For instance, the set of all countable ordinals is uncomputable. The quick proof is that there are uncountably many countable ordinals – otherwise in ZFC the set of countable ordinals would itself be a countable ordinal and would thus contain itself – and any Turing machine can only compare countably many things.

The smallest uncomputable ordinal (which, in ZFC, is exactly the set of all computable ordinals) is called the Church Kleene ordinal and written ω_{1}^{CK}. Imagine the starting state of the game is two different ordinals that are both larger than ω_{1}^{CK}. If you’re moving first, then you have to determine which of the two ordinals is larger, in order to even them out. But this is not in general possible! So even if you go first and the two piles are different sizes, you might not be able to guarantee a win.

Suppose Marie is allowed uncomputable strategies, and Frank is only allowed computable strategies. Suppose further that the starting state involves two ordinals A and B, both larger than the Church-Kleene, and that the ordinals are expressed in some standard notation (so that you can’t write the same ordinal two different ways). There are a few cases.

**Case 1: A = B, Marie goes first.**

Marie decreases one of the two ordinals. Despite not being able to compute the order on the ordinals, Frank can just mimic her move. This will continue until Frank wins.

**Case 2: A = B, Frank goes first.**Frank decreases one of the two ordinals, and Marie mimics. Marie eventually wins.

**Case 3: A ≠ B, Marie goes first.**Marie can tell which of the ordinals is larger, and decreases that one to even out the two piles. Marie wins.

**Case 4: A ≠ B, Frank goes first.**Frank can’t tell which of the ordinals is larger and can’t try to even them out, as doing so might result in an invalid move (trying to increase the smaller pile to the height of the larger one). So Frank does some random move, after which Marie is able to even out the two piles.
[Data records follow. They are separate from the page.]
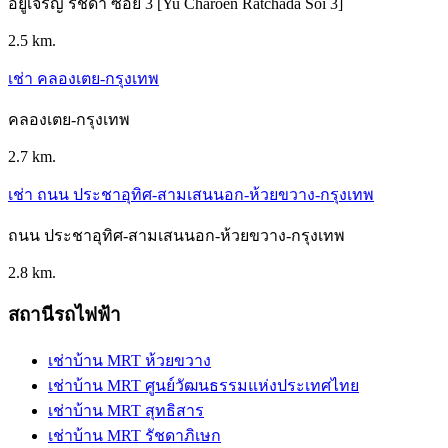
อยู่เจริญ รัชดา ซอย 3 [Yu Charoen Ratchada Soi 3]
2.5 km.
เช่า คลองเตย-กรุงเทพ
คลองเตย-กรุงเทพ
2.7 km.
เช่า ถนน ประชาอุทิศ-สามเสนนอก-ห้วยขวาง-กรุงเทพ
ถนน ประชาอุทิศ-สามเสนนอก-ห้วยขวาง-กรุงเทพ
2.8 km.
สถานีรถไฟฟ้า
เช่าบ้าน MRT ห้วยขวาง
เช่าบ้าน MRT ศูนย์วัฒนธรรมแห่งประเทศไทย
เช่าบ้าน MRT สุทธิสาร
เช่าบ้าน MRT รัชดาภิเษก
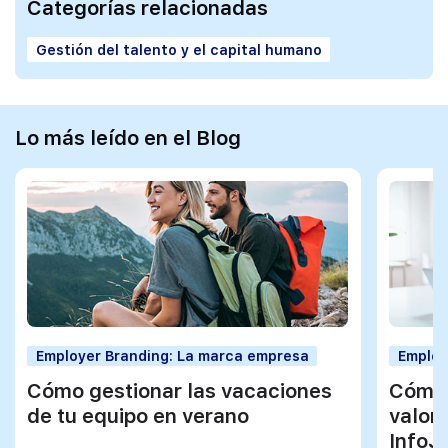
Categorías relacionadas
Gestión del talento y el capital humano
Lo más leído en el Blog
Employer Branding: La marca empresa
Employ
Cómo gestionar las vacaciones
Cómo 
de tu equipo en verano
valor
InfoJ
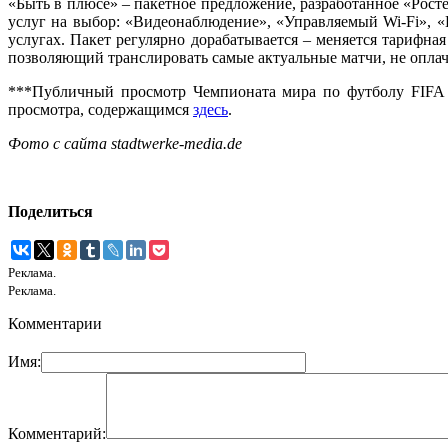
«Быть в плюсе» – пакетное предложение, разработанное «Рост
услуг на выбор: «Видеонаблюдение», «Управляемый Wi-Fi», 
услугах. Пакет регулярно дорабатывается – меняется тарифна
позволяющий транслировать самые актуальные матчи, не опла
***Публичный просмотр Чемпионата мира по футболу FIFA 2
просмотра, содержащимся
здесь
.
Фото с сайта stadtwerke-media.de
Поделиться
Реклама.
Реклама.
Комментарии
Имя:
Комментарий:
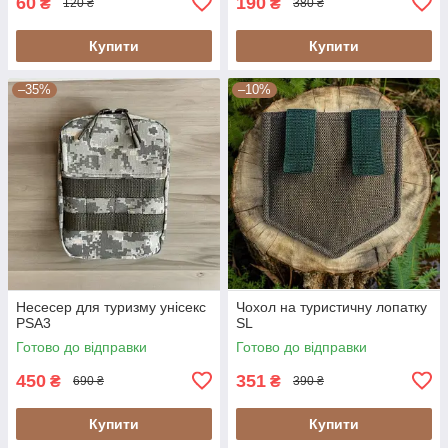
60
190
₴
₴
120 ₴
380 ₴
Купити
Купити
–35%
–10%
Несесер для туризму унісекс
Чохол на туристичну лопатку
PSA3
SL
Готово до відправки
Готово до відправки
450
351
₴
₴
690 ₴
390 ₴
Купити
Купити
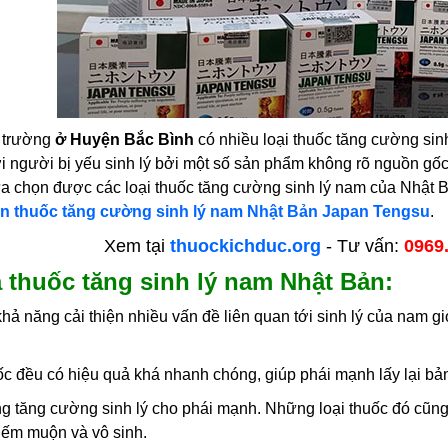
ị trường
ở Huyện Bắc Bình
có nhiều loại thuốc tăng cường sin
i người bị yếu sinh lý bởi một số sản phẩm không rõ nguồn gốc
a chọn được các loại thuốc tăng cường sinh lý nam của Nhật 
n thuốc tăng cường sinh lý nam
Nhật Bản Japan Tengsu
.
Xem tại
thuockichduc.org
- Tư vấn:
0969
 thuốc tăng sinh lý nam Nhật
Bản
:
hả năng cải thiện nhiều vấn đề liên quan tới sinh lý của nam 
 đều có hiệu quả khá nhanh chóng, giúp phái mạnh lấy lại bản
 tăng cường sinh lý cho phái mạnh. Những loại thuốc đó cũng c
ếm muộn và vô sinh.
Marie wins.

Finally, here’s a starting state for a game of Transfinite Nim:

ω_{1}, ℶ_{1}

ω_{1} is the first uncountable ordinal, and ℶ_{1} is the first ordinal with continuum cardinality. Frank goes first. Does he have a winning strategy?

It depends on whether ω_{1} = ℶ_{1}. If the two are equal, then Frank can’t win, because he’s starting with two even piles. And if ω_{1} < ℶ_{1}, then Marie can’t win, because Frank can decrease the ℶ_{1} pile to ω_{1}.

If we suppose that the players must be able to prove a move’s validity in ZFC before playing that move, then the first player couldn’t decrease the ℶ_{1} pile to ω_{1}. The first player still has to do something, and whatever he does will change the state to two ordinals that are comparable by ZFC.

What about larger starting ordinals whose size comparison is independent of ZFC, like ω_{15} and ℶ_{15}? If the new state after the first player’s move move also involves two ordinals whose size comparison is independent of ZFC, then the second player will also be unable to even them out. This continues until one of them eventually decreases a pile to an ordinal whose size is comparable by ZFC to the other pile. So the winner will depend on who knows more pairs of ordinals less than the starting values with values that ZFC can’t compare. In fact, each player wants to force the other player to make the values ZFC-comparable, so they’ll be able to even the piles out on their turn.